Three major protein components of the Ad capsid include the structural proteins hexon, penton base, and fiber. Hexon is the main structural element forming the body of the capsid. Penton base and fiber form the structural unit penton, located at each of the 12 vertices of the icosahedral capsid. The capsid proteins are responsible for efficient gene transduction by adenovirus vectors. Adenovirus type 5 (Ad5) uptake into human cell lines occurs through a multistep process that first relies on high-affinity binding of fiber to a cell surface receptor. For the majority of Ad serotypes, fiber binds to the cell surface protein coxsackie-adenovirus receptor (CAR) (1, 2, 19, 28), which is expressed in a variety of tissue types (27). Following fiber/CAR complex formation, penton base binds to v integrins and stimulates endocytosis of viral particles (30). In the absence of fiber-mediated high-affinity binding, transduction can still occur but at significantly reduced levels. How Ad5 recognizes and binds cells in the absence of a fiber-directed pathway is not well understood. Penton base binding to v integrins may contribute to the low efficiency uptake of Ad5 vectors in cells that lack CAR (8). Other nonspecific mechanisms such as phagocytosis and macropinocytosis may be used in certain cell types.

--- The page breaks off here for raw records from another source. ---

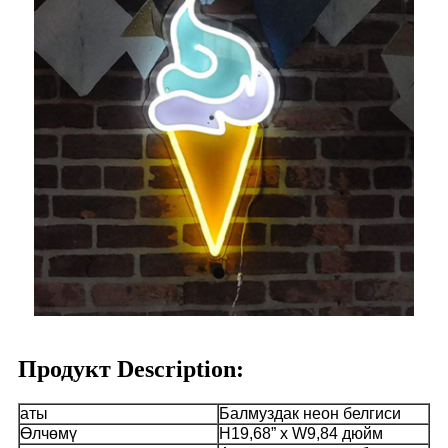
Продукт Description:
аты
Балмуздак неон белгиси
Өлчөмү
H19,68” x W9,84 дюйм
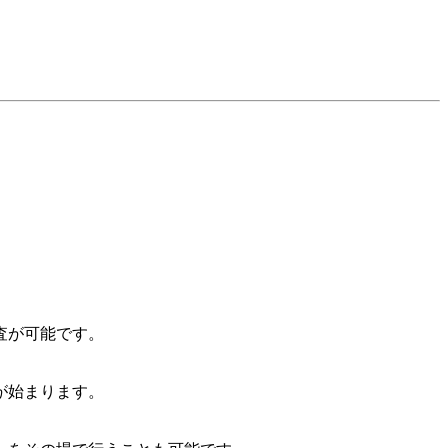
査が可能です。
が始まります。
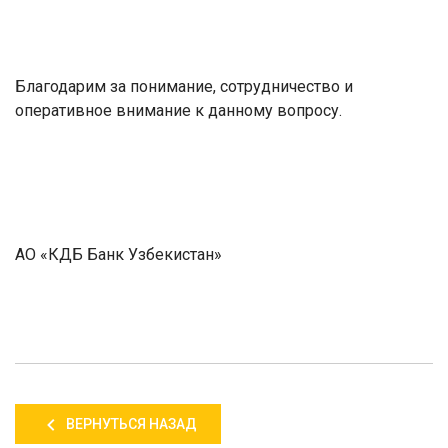
Благодарим за понимание, сотрудничество и
оперативное внимание к данному вопросу.
АО
«
КДБ Банк Узбекистан
»
ВЕРНУТЬСЯ НАЗАД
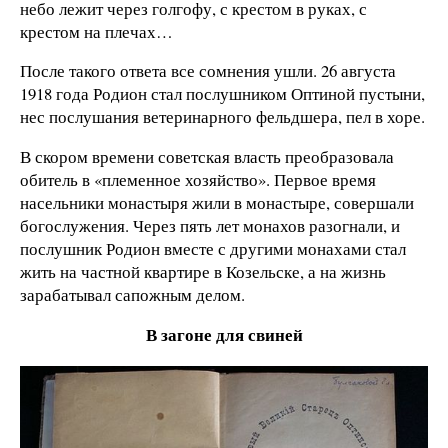
небо лежит через голгофу, с крестом в руках, с
крестом на плечах…
После такого ответа все сомнения ушли. 26 августа
1918 года Родион стал послушником Оптиной пустыни,
нес послушания ветеринарного фельдшера, пел в хоре.
В скором времени советская власть преобразовала
обитель в «племенное хозяйство». Первое время
насельники монастыря жили в монастыре, совершали
богослужения. Через пять лет монахов разогнали, и
послушник Родион вместе с другими монахами стал
жить на частной квартире в Козельске, а на жизнь
зарабатывал сапожным делом.
В загоне для свиней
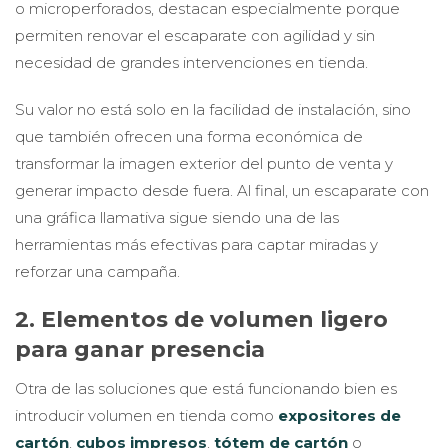
o microperforados, destacan especialmente porque
permiten renovar el escaparate con agilidad y sin
necesidad de grandes intervenciones en tienda.
Su valor no está solo en la facilidad de instalación, sino
que también ofrecen una forma económica de
transformar la imagen exterior del punto de venta y
generar impacto desde fuera. Al final, un escaparate con
una gráfica llamativa sigue siendo una de las
herramientas más efectivas para captar miradas y
reforzar una campaña.
2. Elementos de volumen ligero
para ganar presencia
Otra de las soluciones que está funcionando bien es
introducir volumen en tienda como
expositores de
cartón
,
cubos impresos
,
tótem de cartón
o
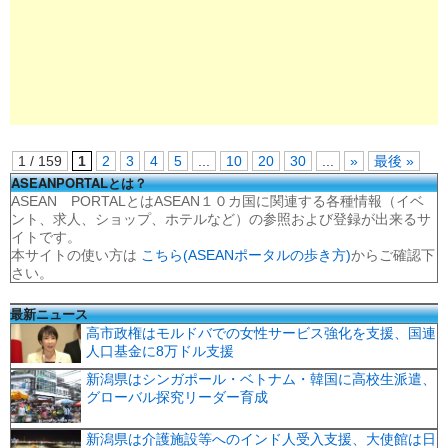
1 / 159
1
2
3
4
5
...
10
20
30
...
»
最後 »
ASEANPORTALとは？
ASEAN PORTALとはASEAN１０カ国に関連する各種情報（イベ
ント、求人、ショップ、ホテルなど）の参照および登録が出来るサ
イトです。
本サイトの使い方は
こちら(ASEANポータルの歩き方)
からご確認下
さい。
最新ニュース
高市政権はモルドバでの女性サービス強化を支援、国連
人口基金に8万ドル支援
新潟県はシンガポール・ベトナム・韓国に高校生派遣、
グローバル探究リーダー育成
新潟県は介護施設等へのインド人受入支援、大使館は日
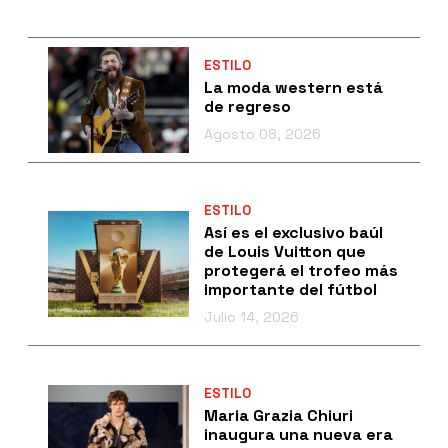
ESTILO
La moda western está
de regreso
Agosto 08, 2026
ESTILO
Así es el exclusivo baúl
de Louis Vuitton que
protegerá el trofeo más
importante del fútbol
Julio 14, 2026
ESTILO
Maria Grazia Chiuri
inaugura una nueva era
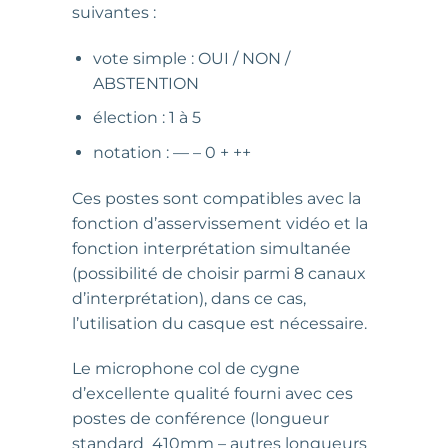
suivantes :
vote simple : OUI / NON /
ABSTENTION
élection : 1 à 5
notation : — – 0 + ++
Ces postes sont compatibles avec la
fonction d’asservissement vidéo et la
fonction interprétation simultanée
(possibilité de choisir parmi 8 canaux
d’interprétation), dans ce cas,
l’utilisation du casque est nécessaire.
Le microphone col de cygne
d’excellente qualité fourni avec ces
postes de conférence (longueur
standard 410mm – autres longueurs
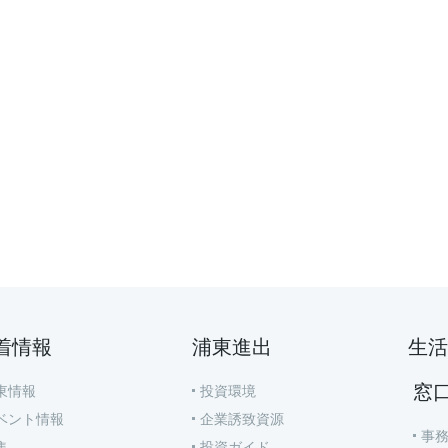
着情報
浦東進出
生活
窓
東情報
投資環境
ベント情報
企業誘致資源
事
集
投資ガイド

In contrast to in vitro studies of Ad infection, in vivo applications of Ad5-based vectors have revealed a more complex biology of virus-cell interactions that influence gene transduction. Following systemic administration in a murine model, greater than 90% of an Ad5-based vector localizes to the liver (32). However, the majority of virus localized to the liver within the first hours postinfection does not contribute to hepatocyte transduction and is eliminated within 24 h of administration. For the small fraction of Ad5 vector that successfully transduces hepatic tissue, the role of high-affinity fiber/CAR binding is surprisingly small. Depending on the study and vector used, between 10 and 50% of intrahepatic transduction occurs in a fiber/CAR-dependent manner (4, 11, 13, 24). It has been proposed that Ad5 fiber binding to heparan sulfate glycosaminoglycans (HSG) (3, 16, 26) plays an important role in intrahepatic localization as well as transduction following systemic administration of vector in a murine model.
The vast majority of Ad5 vector that localizes to the liver is rapidly eliminated. Kupffer cells are the predominant macrophages of liver, and studies have demonstrated that Kupffer cell depletion impacts on viral localization and transduction (12, 32). Macrophages and other cells of the immune system take up Ad5-based vectors, but these cells often lack CAR and transduction is generally very inefficient (8). Recognition of virus by these cells results in vector clearance and contributes to both the inflammatory and the antiviral adaptive immune responses that arise following exposure to virus (34). For Ad5 vectors, the strong inflammatory response and the antiviral adaptive immune response are major impediments for gene therapy applications but potential assets for anticancer or vaccine applications. These studies highlight both the importance of understanding the complex binding interactions that take place in a systemic infection with Ad vectors and the need to develop effective Ad detargeting strategies.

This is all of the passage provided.